Les chercheurs et ingénieurs de l’Université de Nottingham cherchent en effet à modifier chimiquement la surface de certains types de matériaux dans le but de renforcer leur capacité à adsorber le CO2. Si leurs travaux s’avéraient concluants, cela permettrait d’éviter le recours au captage du CO2 en post combustion, technique fortement chimique qui consiste à capturer le carbone après sa combustion, donc quand il est dilué dans les fumées. Ce procédé se fait au moyen de solvants chimiques, comme les amines ou l’ammoniaque, qui sont ensuite régénérés. Cette technologie, utilisée dans l’industrie gazière pour extraire le CO2 dans le gaz naturel, peut s’intégrer aux centrales électrique à combustion fossile existantes, mais pénalise lourdement leur rentabilité énergétique.

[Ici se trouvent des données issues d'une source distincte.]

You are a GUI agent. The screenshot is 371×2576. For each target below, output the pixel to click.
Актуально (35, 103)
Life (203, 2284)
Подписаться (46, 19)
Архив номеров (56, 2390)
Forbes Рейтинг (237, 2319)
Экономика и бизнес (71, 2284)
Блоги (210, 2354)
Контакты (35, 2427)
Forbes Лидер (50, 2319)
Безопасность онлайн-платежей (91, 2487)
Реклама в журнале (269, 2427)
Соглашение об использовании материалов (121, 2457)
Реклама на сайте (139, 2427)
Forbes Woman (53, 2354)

Ce projet sera financé à hauteur de 1,6 million de livres par la société E.ON et le conseil de recherche Engineering and Physical Sciences Research Council (EPSRC, conseil de recherche pour les sciences physiques et de l’ingénieur) qui travaillent ensemble à promouvoir de nouvelles technologies permettant de capter et de stocker les émissions de CO2 issues de centrales électriques à combustibles fossiles.

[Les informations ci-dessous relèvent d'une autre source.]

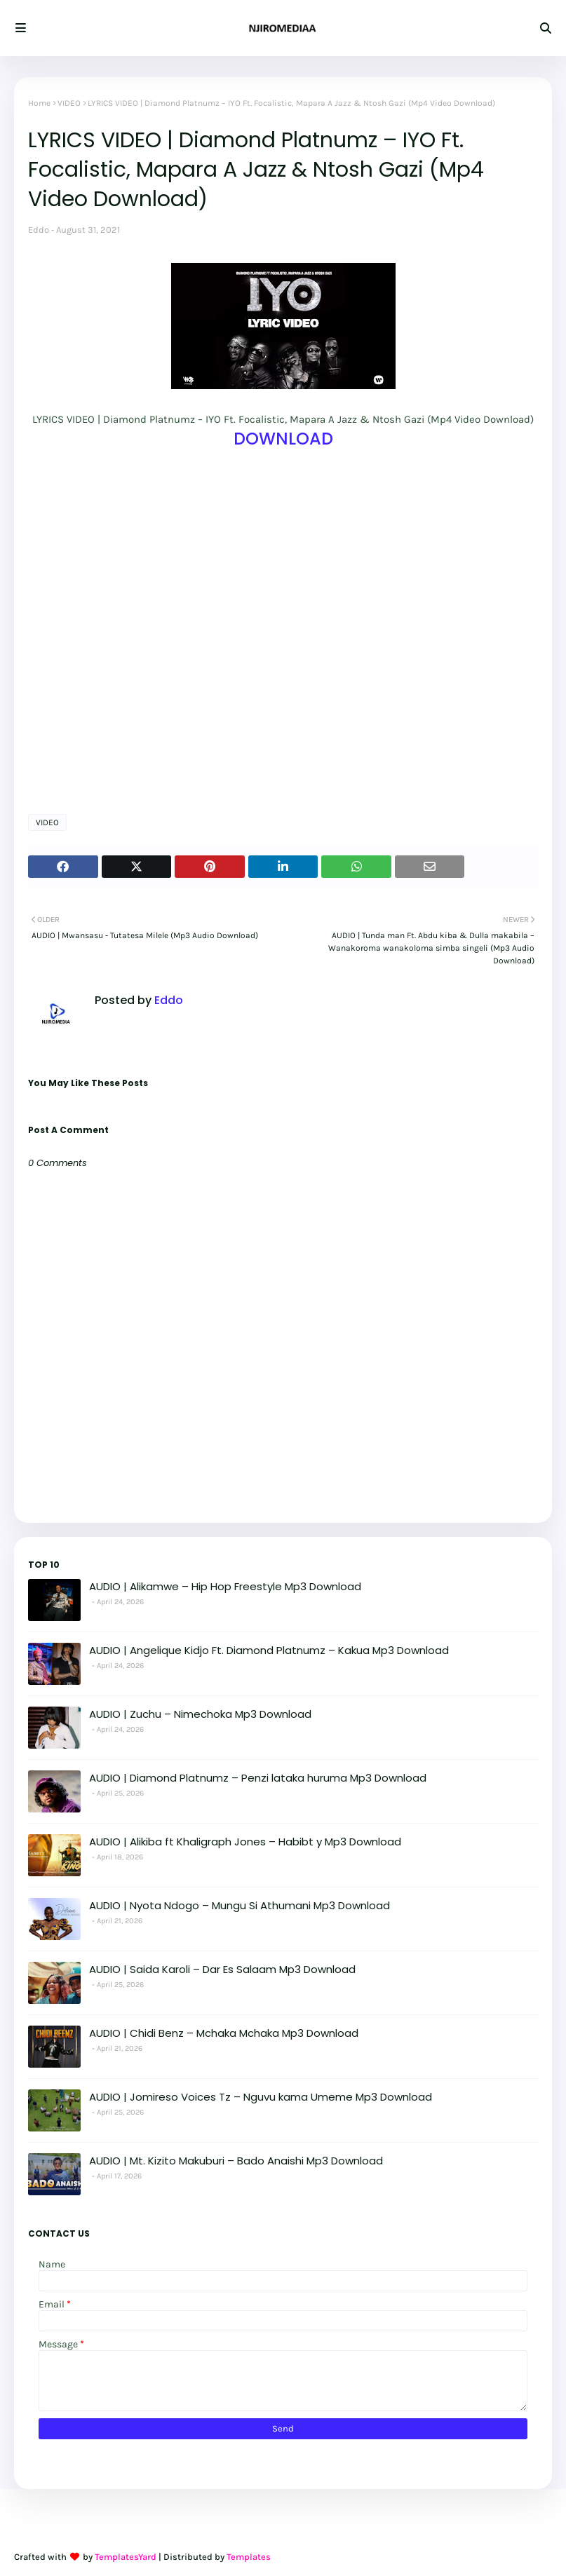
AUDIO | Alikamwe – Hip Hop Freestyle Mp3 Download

Le Dr Trevor Drage de l’Université de Nottingham, chef de file du programme, affirme que son équipe de recherche se penchera sur trois types de matériaux poreux adsorbants : les micro-polymères, les hydrotalcites et les matériaux hybrides. Il ajoute que ceux-ci seront élaborés par l’Université de Nottingham et ses partenaires universitaires, à savoir : University College London (UCL), l’Université de Liverpool et l’Université de Birmingham.
Toujours selon le Dr Drage, le prochain défi sera de concevoir des processus de fonctionnement cyclique permettant par exemple de régénérer et de déplacer de manière efficace les matériaux solides absorbants saturés en CO2. L’équipe de chercheurs devra donc trouver le moyen le plus efficace d’intégrer les matériaux dans la centrale électrique afin de faciliter leur récupération.

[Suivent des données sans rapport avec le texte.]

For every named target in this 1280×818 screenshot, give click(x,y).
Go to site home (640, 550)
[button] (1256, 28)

La régénération des matériaux absorbants serait d’un grand intérêt économique, étant donné qu’elle faciliterait leur recyclage. La dite régénération consisterait essentiellement en la désorption du CO2 adsorbé, ce qui permettrait de rétablir le pouvoir d’adsorption des matériaux.
Les premiers tests en laboratoire se feront par simulation multi-échelle. Toutefois, le groupe de recherche espère pouvoir utiliser de véritables gaz de combustion.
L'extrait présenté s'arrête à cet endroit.